LISTED RECORDS section start

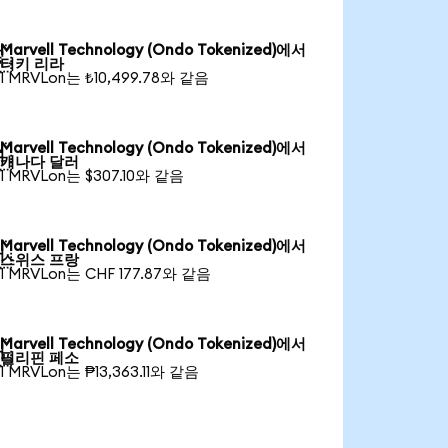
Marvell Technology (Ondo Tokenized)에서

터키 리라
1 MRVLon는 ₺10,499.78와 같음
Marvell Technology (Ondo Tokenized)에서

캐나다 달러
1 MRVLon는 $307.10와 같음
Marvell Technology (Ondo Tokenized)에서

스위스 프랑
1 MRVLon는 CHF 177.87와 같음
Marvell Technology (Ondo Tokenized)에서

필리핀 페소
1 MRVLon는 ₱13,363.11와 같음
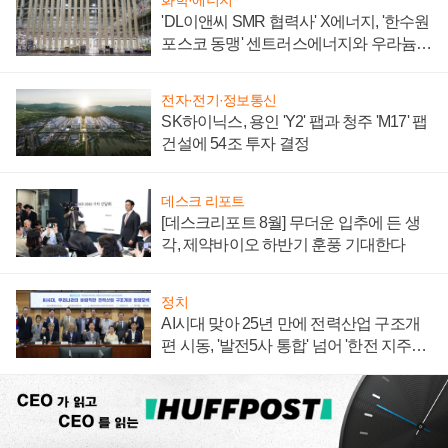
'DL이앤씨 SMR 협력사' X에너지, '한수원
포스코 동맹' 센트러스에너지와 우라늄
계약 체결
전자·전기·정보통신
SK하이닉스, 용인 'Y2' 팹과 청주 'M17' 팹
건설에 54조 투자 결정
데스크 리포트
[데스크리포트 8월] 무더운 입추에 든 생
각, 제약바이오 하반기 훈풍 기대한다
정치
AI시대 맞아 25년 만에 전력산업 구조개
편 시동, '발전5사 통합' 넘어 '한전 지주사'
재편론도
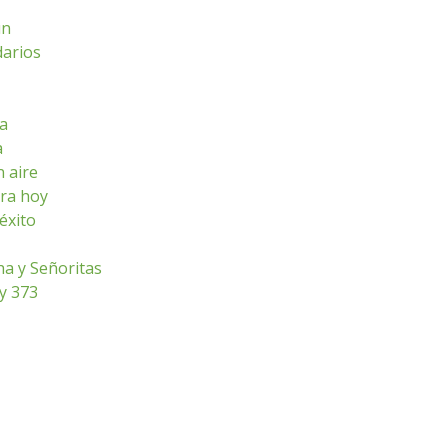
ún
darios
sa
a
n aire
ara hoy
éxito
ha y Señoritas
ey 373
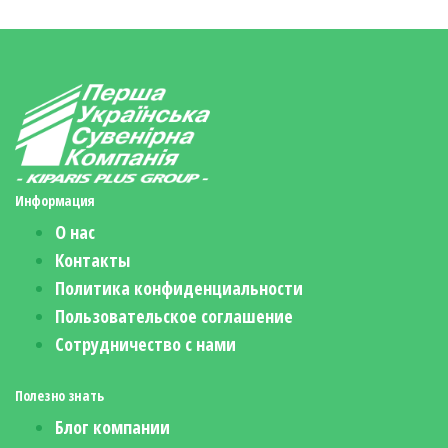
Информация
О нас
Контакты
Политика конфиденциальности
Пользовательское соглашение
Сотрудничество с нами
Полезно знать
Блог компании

LISTED RECORDS section end
LISTED RECORDS section start

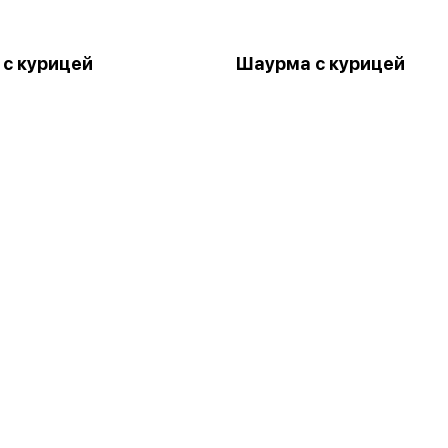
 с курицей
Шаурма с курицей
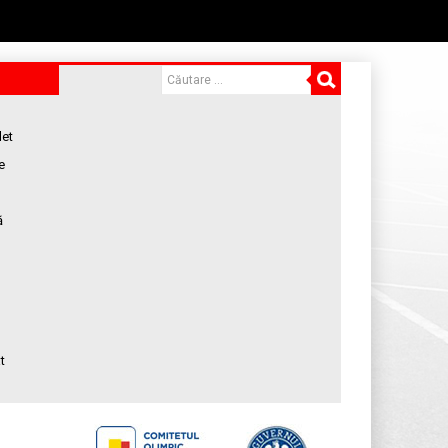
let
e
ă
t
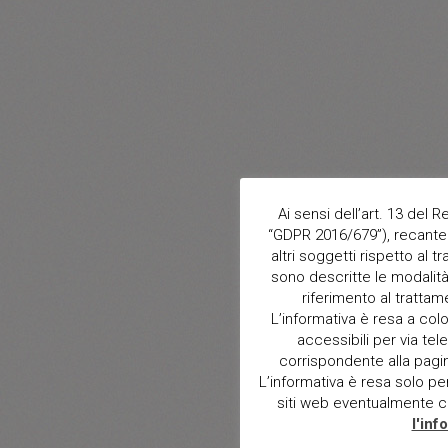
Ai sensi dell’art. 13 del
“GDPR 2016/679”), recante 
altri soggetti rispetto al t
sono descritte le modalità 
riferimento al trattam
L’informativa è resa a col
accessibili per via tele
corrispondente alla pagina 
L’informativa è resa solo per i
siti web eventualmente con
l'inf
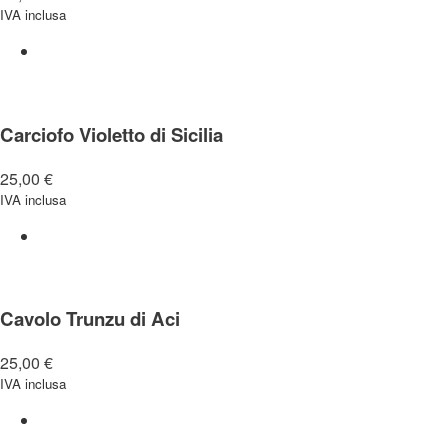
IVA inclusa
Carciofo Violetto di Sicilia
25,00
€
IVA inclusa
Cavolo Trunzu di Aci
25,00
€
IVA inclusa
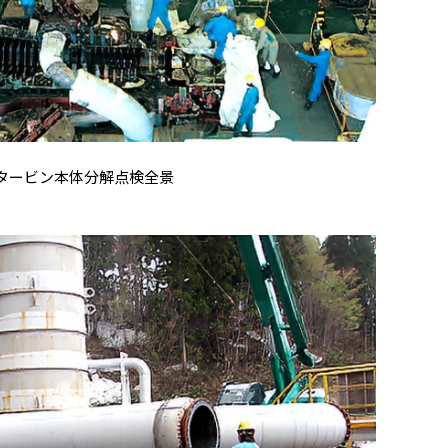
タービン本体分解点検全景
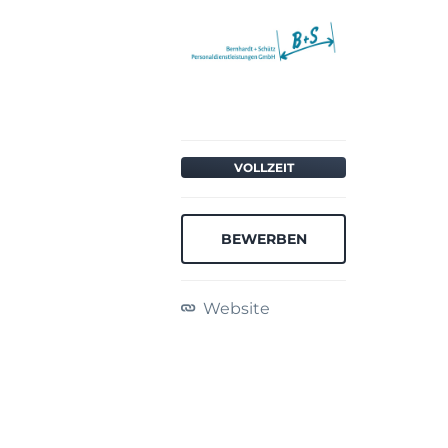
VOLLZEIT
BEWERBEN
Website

LISTED RECORDS section end

▶ _TASK GOAL_
Lines in the data that hold "resa" must be located and copied.

▶ _WRITTEN RESPONSE_
L’informativa è resa a col
L’informativa è resa solo per i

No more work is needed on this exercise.